City Of Experiences

Imagine a city without buildings —a city designed around experiences.

Date Completed
Contributions & Responsibilities
Software Used

City of Experiences was a two-month exhibit at Toronto's Design Exchange, which showcased works by students and faculty from the School of Design at George Brown College. Curated in collaboration with the Department of Unusual Certainties and Ahmet Kokulu, the show is a part of the larger City of Experiences project, the goal of which is to continue questioning how cities are constructed and who they are constructed for.

The following was the curatorial statement for the exhibit:

As we move through the 21st century, the experience of life in the contemporary city has surpassed classic urban development models. We are living in the 50/50 (some might say 80/20), a fluid presence between the virtual and physical worlds. One of the major issues we face is how to adapt and interpret ideologies, structures, and systems in this new way of living, to modify the definition of cities to encompass the experiences of the invisible cities that extend beyond physical infrastructure. As the digital landscape evolves, humans have more opportunities to intersect with physical and digital realms as they navigate the city and its experiences, creating a series of micro-interactions that occur across and throughout urban spaces.

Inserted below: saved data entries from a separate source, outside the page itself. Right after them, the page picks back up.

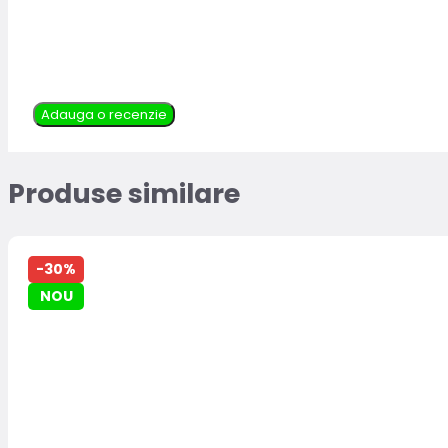
Adauga o recenzie
Produse similare
-30%
NOU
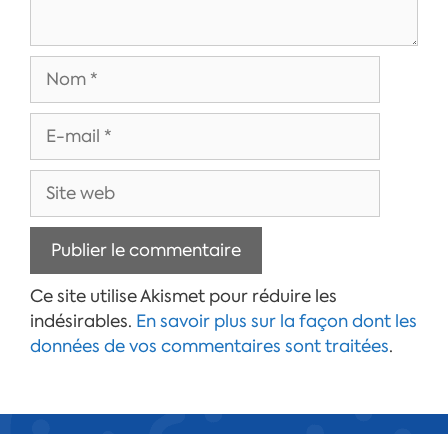
Nom
E-
mail
Site
web
Ce site utilise Akismet pour réduire les
indésirables.
En savoir plus sur la façon dont les
données de vos commentaires sont traitées
.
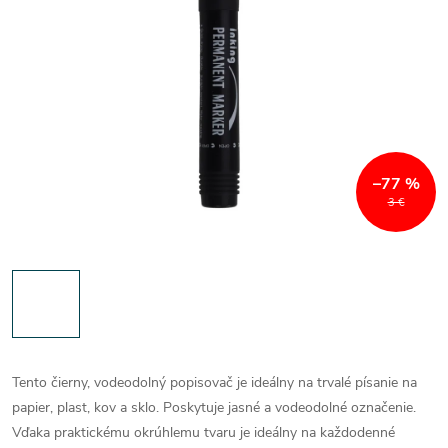
–77 %
3 €
Tento čierny, vodeodolný popisovač je ideálny na trvalé písanie na
papier, plast, kov a sklo. Poskytuje jasné a vodeodolné označenie.
Vďaka praktickému okrúhlemu tvaru je ideálny na každodenné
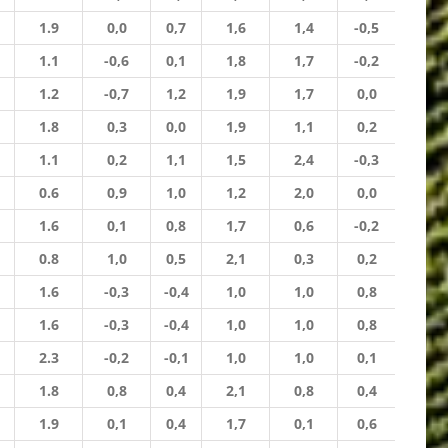
1.9
0,0
0,7
1,6
1,4
-0,5
1.1
-0,6
0,1
1,8
1,7
-0,2
1.2
-0,7
1,2
1,9
1,7
0,0
1.8
0,3
0,0
1,9
1,1
0,2
1.1
0,2
1,1
1,5
2,4
-0,3
0.6
0,9
1,0
1,2
2,0
0,0
1.6
0,1
0,8
1,7
0,6
-0,2
0.8
1,0
0,5
2,1
0,3
0,2
1.6
-0,3
-0,4
1,0
1,0
0,8
1.6
-0,3
-0,4
1,0
1,0
0,8
2.3
-0,2
-0,1
1,0
1,0
0,1
1.8
0,8
0,4
2,1
0,8
0,4
1.9
0,1
0,4
1,7
0,1
0,6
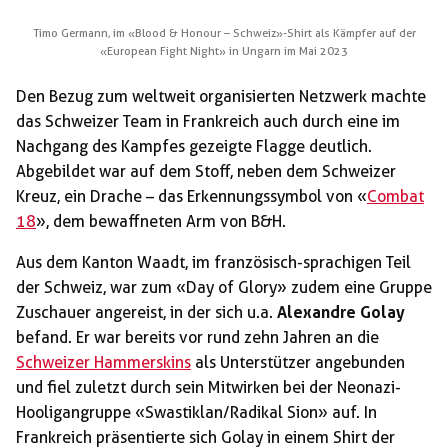
Timo Germann, im «Blood & Honour – Schweiz»-Shirt als Kämpfer auf der
«European Fight Night» in Ungarn im Mai 2023
Den Bezug zum weltweit organisierten Netzwerk machte
das Schweizer Team in Frankreich auch durch eine im
Nachgang des Kampfes gezeigte Flagge deutlich.
Abgebildet war auf dem Stoff, neben dem Schweizer
Kreuz, ein Drache – das Erkennungssymbol von «
Combat
18
», dem bewaffneten Arm von B&H.
Aus dem Kanton Waadt, im französisch-sprachigen Teil
der Schweiz, war zum «Day of Glory» zudem eine Gruppe
Zuschauer angereist, in der sich u.a.
Alexandre Golay
befand. Er war bereits vor rund zehn Jahren an die
Schweizer Hammerskins
als Unterstützer angebunden
und fiel zuletzt durch sein Mitwirken bei der Neonazi-
Hooligangruppe «Swastiklan/Radikal Sion» auf. In
Frankreich präsentierte sich Golay in einem Shirt der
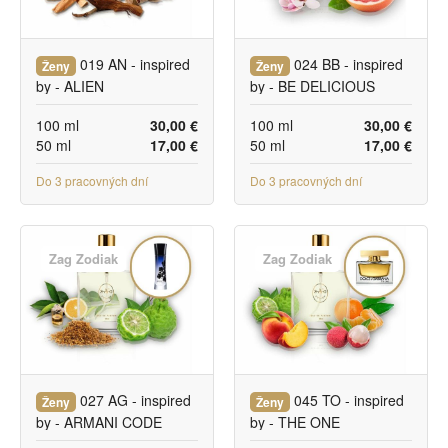
019 AN - inspired
024 BB - inspired
Ženy
Ženy
by - ALIEN
by - BE DELICIOUS
100 ml
30,00 €
100 ml
30,00 €
50 ml
17,00 €
50 ml
17,00 €
Do 3 pracovných dní
Do 3 pracovných dní
Zag Zodiak
Zag Zodiak
027 AG - inspired
045 TO - inspired
Ženy
Ženy
by - ARMANI CODE
by - THE ONE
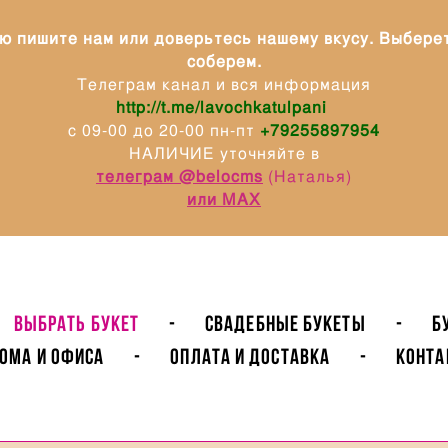
ю пишите нам или доверьтесь нашему вкусу. Выбере
соберем.
Телеграм канал и вся информация
http://t.me/lavochkatulpani
с 09-00 до 20-00 пн-пт
+79255897954
НАЛИЧИЕ уточняйте в
телеграм @belocms
(Наталья)
или МАХ
ВЫБРАТЬ БУКЕТ
-
Свадебные букеты
-
Б
ома и Офиса
-
Оплата и доставка
-
Конта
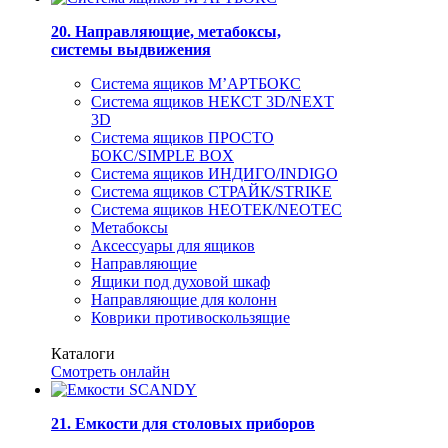
20. Направляющие, метабоксы,
системы выдвижения
Система ящиков М’АРТБОКС
Система ящиков НЕКСТ 3D/NEXT
3D
Система ящиков ПРОСТО
БОКС/SIMPLE BOX
Система ящиков ИНДИГО/INDIGO
Система ящиков СТРАЙК/STRIKE
Система ящиков НЕОТЕК/NEOTEC
Метабоксы
Аксессуары для ящиков
Направляющие
Ящики под духовой шкаф
Направляющие для колонн
Коврики противоскользящие
Каталоги
Смотреть онлайн
21. Емкости для столовых приборов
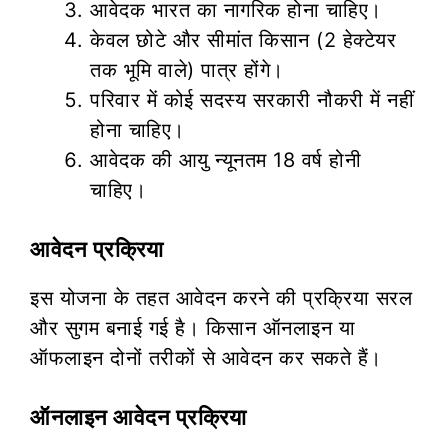
आवेदक भारत का नागरिक होना चाहिए।
केवल छोटे और सीमांत किसान (2 हेक्टेयर
तक भूमि वाले) पात्र होंगे।
परिवार में कोई सदस्य सरकारी नौकरी में नहीं
होना चाहिए।
आवेदक की आयु न्यूनतम 18 वर्ष होनी
चाहिए।
आवेदन प्रक्रिया
इस योजना के तहत आवेदन करने की प्रक्रिया सरल
और सुगम बनाई गई है। किसान ऑनलाइन या
ऑफलाइन दोनों तरीकों से आवेदन कर सकते हैं।
ऑनलाइन आवेदन प्रक्रिया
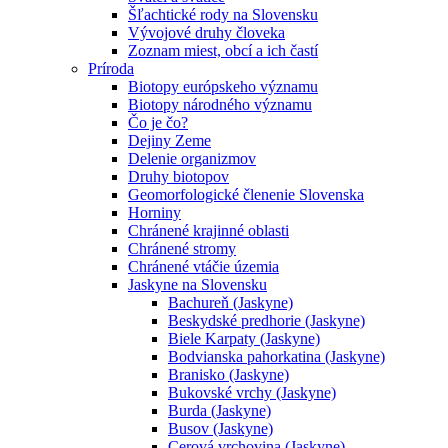
Šľachtické rody na Slovensku
Vývojové druhy človeka
Zoznam miest, obcí a ich častí
Príroda
Biotopy európskeho významu
Biotopy národného významu
Čo je čo?
Dejiny Zeme
Delenie organizmov
Druhy biotopov
Geomorfologické členenie Slovenska
Horniny
Chránené krajinné oblasti
Chránené stromy
Chránené vtáčie územia
Jaskyne na Slovensku
Bachureň (Jaskyne)
Beskydské predhorie (Jaskyne)
Biele Karpaty (Jaskyne)
Bodvianska pahorkatina (Jaskyne)
Branisko (Jaskyne)
Bukovské vrchy (Jaskyne)
Burda (Jaskyne)
Busov (Jaskyne)
Cerová vrchovina (Jaskyne)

The underlying goal for the City of Experiences project is to continue questioning how cities are constructed and who they are constructed for. The popular discussion around the smart city and tech-utopias is not new, although maybe the technology used to drive them is. What is needed now, is to stop waiting for the acceleration of technology to determine how we will live. Instead, we should be active in creating the necessary platforms for society to imagine what experiences they want in their lives, and how these experiences can drive new methods for design. The City of Experiences is a project that –through different experiments and engagements– will continue to explore this hypothesis.